> [Provided data]

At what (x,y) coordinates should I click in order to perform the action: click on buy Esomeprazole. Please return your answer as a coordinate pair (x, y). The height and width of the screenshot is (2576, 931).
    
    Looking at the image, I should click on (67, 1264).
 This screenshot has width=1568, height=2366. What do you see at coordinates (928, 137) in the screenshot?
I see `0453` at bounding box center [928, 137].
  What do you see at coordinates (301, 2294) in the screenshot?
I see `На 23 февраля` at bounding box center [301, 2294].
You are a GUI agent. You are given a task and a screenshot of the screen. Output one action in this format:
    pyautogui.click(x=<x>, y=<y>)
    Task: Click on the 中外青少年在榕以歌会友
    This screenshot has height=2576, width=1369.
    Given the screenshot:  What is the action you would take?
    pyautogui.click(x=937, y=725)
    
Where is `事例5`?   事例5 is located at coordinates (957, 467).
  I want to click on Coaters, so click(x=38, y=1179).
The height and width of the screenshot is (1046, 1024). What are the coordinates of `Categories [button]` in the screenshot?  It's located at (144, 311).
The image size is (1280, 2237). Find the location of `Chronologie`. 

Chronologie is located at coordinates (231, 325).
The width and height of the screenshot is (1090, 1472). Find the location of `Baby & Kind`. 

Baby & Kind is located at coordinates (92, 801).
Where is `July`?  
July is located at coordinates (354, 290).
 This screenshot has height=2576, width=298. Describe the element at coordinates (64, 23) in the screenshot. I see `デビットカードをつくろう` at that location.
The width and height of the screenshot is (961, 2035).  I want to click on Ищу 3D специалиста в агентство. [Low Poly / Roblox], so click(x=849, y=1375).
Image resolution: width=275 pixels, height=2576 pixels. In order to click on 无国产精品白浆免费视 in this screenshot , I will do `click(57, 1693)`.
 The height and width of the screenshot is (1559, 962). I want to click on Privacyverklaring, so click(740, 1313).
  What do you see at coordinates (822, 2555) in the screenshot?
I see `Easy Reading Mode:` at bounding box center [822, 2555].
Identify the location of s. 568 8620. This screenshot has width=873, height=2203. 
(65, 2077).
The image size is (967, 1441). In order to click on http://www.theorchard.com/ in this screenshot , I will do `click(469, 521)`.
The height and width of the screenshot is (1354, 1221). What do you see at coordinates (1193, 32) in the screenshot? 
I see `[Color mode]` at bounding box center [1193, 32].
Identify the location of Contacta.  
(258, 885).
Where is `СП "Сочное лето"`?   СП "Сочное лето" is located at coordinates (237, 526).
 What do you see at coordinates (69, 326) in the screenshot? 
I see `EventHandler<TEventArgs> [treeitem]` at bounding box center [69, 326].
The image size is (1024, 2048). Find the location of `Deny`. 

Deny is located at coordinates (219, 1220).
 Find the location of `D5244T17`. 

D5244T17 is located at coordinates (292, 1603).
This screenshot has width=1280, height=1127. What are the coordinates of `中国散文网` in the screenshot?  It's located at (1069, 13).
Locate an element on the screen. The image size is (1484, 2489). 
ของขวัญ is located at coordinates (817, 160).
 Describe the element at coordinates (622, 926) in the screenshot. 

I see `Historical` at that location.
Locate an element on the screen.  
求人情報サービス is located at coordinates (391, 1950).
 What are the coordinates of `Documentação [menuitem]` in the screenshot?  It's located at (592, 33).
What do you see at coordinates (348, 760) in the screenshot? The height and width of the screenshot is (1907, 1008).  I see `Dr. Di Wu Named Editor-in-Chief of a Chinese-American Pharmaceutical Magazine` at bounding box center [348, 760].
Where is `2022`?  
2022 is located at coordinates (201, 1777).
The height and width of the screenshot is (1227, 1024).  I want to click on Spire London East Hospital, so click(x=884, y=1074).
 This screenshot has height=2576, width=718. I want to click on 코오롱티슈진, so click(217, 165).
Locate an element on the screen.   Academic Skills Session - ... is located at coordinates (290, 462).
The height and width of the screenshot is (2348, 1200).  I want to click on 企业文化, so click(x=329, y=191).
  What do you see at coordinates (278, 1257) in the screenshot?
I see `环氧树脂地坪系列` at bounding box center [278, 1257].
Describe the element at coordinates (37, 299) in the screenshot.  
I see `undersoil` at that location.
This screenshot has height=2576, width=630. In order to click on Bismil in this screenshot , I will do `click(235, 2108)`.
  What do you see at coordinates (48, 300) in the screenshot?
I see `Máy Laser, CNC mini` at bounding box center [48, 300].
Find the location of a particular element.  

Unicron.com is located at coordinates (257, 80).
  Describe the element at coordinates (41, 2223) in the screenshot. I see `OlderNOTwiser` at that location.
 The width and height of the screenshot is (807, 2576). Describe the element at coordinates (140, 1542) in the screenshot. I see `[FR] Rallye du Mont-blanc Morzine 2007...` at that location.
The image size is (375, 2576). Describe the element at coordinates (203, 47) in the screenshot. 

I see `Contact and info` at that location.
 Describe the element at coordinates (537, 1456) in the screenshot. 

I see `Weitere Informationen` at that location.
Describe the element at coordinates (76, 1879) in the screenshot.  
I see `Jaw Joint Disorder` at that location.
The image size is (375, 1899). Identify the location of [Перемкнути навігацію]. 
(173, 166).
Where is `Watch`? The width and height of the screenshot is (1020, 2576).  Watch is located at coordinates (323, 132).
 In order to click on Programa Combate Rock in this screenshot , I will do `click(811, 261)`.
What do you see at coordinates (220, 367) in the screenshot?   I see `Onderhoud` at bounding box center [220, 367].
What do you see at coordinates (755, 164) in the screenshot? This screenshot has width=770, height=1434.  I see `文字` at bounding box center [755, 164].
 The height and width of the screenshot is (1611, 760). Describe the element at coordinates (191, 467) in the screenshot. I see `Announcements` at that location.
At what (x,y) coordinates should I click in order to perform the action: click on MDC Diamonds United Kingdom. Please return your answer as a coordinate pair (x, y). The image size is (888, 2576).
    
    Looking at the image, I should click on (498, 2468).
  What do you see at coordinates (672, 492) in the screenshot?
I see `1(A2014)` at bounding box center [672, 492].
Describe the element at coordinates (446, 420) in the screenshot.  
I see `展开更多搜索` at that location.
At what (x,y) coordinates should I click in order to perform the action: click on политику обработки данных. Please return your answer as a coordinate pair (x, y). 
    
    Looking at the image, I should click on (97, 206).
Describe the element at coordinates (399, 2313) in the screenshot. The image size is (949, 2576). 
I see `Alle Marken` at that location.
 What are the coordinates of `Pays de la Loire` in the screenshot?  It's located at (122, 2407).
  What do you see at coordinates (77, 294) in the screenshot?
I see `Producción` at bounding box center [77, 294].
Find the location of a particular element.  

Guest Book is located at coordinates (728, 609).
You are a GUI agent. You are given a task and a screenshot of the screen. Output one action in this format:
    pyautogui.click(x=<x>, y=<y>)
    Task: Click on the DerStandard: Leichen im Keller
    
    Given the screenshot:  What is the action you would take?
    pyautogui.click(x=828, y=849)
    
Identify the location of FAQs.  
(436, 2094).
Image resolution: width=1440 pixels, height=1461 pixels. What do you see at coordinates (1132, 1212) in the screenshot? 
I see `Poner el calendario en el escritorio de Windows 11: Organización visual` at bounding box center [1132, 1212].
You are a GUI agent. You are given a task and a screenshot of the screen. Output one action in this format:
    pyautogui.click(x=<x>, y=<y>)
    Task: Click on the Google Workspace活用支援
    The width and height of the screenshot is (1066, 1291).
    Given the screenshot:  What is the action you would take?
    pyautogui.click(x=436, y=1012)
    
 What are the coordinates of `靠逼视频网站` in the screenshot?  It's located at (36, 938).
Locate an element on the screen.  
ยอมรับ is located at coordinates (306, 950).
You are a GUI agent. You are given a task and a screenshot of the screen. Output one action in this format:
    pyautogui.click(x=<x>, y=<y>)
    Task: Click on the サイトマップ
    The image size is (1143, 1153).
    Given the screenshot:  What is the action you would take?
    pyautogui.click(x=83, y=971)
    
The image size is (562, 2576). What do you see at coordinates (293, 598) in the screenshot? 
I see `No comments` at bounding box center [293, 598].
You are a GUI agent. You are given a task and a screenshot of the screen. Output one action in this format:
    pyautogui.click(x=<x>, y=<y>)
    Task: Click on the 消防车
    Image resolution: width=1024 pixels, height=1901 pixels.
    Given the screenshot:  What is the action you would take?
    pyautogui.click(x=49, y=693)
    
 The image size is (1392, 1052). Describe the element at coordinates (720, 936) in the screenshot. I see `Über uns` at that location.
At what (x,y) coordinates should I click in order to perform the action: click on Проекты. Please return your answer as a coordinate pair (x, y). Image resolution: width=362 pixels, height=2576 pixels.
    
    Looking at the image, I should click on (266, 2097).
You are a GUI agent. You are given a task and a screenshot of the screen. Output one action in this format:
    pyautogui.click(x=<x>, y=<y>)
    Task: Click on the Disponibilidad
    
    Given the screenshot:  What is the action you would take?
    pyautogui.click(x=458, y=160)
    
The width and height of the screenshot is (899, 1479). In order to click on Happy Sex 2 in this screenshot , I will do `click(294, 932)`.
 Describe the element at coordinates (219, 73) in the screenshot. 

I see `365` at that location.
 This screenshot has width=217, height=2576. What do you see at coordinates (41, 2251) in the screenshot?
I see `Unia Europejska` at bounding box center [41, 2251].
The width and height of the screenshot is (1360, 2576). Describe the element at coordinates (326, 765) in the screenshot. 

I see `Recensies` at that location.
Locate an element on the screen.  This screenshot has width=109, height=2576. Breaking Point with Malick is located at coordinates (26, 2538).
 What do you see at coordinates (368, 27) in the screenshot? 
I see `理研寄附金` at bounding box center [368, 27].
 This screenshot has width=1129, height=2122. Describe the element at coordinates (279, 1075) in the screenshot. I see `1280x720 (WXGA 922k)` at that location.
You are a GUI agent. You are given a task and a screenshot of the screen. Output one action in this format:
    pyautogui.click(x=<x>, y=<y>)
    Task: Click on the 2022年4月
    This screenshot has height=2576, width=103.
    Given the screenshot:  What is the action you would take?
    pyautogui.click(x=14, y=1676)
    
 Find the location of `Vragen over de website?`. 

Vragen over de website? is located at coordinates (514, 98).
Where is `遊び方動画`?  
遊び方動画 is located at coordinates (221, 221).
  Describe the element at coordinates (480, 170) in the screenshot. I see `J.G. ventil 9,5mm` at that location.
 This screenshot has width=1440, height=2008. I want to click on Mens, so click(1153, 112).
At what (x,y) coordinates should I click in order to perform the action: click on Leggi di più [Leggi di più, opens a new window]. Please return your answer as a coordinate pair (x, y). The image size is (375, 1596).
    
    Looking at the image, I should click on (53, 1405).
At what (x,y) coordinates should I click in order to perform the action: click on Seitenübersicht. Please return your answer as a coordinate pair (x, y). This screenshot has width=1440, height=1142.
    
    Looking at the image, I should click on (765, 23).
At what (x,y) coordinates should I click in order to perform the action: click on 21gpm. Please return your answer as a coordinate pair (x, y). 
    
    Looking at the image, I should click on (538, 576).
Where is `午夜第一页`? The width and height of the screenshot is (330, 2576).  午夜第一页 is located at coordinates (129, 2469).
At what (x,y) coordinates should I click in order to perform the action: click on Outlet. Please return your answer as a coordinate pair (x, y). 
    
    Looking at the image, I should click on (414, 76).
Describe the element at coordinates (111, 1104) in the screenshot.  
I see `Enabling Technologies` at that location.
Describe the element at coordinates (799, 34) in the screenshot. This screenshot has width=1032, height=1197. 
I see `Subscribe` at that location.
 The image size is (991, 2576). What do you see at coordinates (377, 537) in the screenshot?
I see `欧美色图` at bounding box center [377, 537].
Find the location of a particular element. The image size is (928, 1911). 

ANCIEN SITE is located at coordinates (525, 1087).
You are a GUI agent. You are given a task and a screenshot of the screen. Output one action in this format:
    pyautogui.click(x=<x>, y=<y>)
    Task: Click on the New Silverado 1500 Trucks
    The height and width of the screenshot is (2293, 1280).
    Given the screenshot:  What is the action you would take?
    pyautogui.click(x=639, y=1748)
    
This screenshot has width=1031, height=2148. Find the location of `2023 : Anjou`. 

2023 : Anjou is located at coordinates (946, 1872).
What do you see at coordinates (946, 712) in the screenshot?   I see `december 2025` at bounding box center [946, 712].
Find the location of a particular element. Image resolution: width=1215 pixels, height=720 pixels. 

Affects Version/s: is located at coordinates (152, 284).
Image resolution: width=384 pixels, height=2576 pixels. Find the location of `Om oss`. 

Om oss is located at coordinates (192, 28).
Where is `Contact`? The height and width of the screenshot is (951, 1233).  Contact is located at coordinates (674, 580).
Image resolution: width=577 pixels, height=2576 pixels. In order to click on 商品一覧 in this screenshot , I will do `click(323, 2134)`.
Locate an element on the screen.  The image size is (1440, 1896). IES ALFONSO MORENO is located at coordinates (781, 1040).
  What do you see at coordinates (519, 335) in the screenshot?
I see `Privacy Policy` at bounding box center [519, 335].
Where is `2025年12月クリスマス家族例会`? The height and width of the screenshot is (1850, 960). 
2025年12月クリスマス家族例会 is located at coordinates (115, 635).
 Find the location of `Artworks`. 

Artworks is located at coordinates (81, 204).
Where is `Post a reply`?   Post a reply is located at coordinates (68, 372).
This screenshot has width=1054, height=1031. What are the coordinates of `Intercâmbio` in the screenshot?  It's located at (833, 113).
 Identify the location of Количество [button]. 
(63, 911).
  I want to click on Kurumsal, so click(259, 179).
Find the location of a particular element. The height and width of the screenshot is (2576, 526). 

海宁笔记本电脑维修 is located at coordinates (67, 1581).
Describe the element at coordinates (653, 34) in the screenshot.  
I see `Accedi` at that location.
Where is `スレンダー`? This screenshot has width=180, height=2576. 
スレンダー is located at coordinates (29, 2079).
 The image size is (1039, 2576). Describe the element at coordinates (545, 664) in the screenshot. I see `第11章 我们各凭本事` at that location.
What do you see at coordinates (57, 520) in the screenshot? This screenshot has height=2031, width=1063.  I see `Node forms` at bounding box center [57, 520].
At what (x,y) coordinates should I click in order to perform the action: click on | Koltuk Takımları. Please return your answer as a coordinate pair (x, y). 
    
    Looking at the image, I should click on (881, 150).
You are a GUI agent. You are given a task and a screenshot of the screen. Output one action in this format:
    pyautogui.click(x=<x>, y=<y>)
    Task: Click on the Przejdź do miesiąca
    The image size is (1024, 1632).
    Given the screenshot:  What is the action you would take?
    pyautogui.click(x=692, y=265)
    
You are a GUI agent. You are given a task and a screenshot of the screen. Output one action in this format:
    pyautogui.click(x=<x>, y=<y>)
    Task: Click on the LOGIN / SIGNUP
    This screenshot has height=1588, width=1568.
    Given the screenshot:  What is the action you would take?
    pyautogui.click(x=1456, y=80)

> [Exercise instructions] Write out exactly the lines above between the line with "This screenshot has width=1031, height=2148." and the line with "This screenshot has width=1054, height=1031.", inclusive, and nothing beyond them.

> [Task answer]
This screenshot has width=1031, height=2148. Find the location of `2023 : Anjou`. 

2023 : Anjou is located at coordinates (946, 1872).
What do you see at coordinates (946, 712) in the screenshot?   I see `december 2025` at bounding box center [946, 712].
Find the location of a particular element. Image resolution: width=1215 pixels, height=720 pixels. 

Affects Version/s: is located at coordinates (152, 284).
Image resolution: width=384 pixels, height=2576 pixels. Find the location of `Om oss`. 

Om oss is located at coordinates (192, 28).
Where is `Contact`? The height and width of the screenshot is (951, 1233).  Contact is located at coordinates (674, 580).
Image resolution: width=577 pixels, height=2576 pixels. In order to click on 商品一覧 in this screenshot , I will do `click(323, 2134)`.
Locate an element on the screen.  The image size is (1440, 1896). IES ALFONSO MORENO is located at coordinates (781, 1040).
  What do you see at coordinates (519, 335) in the screenshot?
I see `Privacy Policy` at bounding box center [519, 335].
Where is `2025年12月クリスマス家族例会`? The height and width of the screenshot is (1850, 960). 
2025年12月クリスマス家族例会 is located at coordinates (115, 635).
 Find the location of `Artworks`. 

Artworks is located at coordinates (81, 204).
Where is `Post a reply`?   Post a reply is located at coordinates (68, 372).
This screenshot has width=1054, height=1031. What are the coordinates of `Intercâmbio` in the screenshot?  It's located at (833, 113).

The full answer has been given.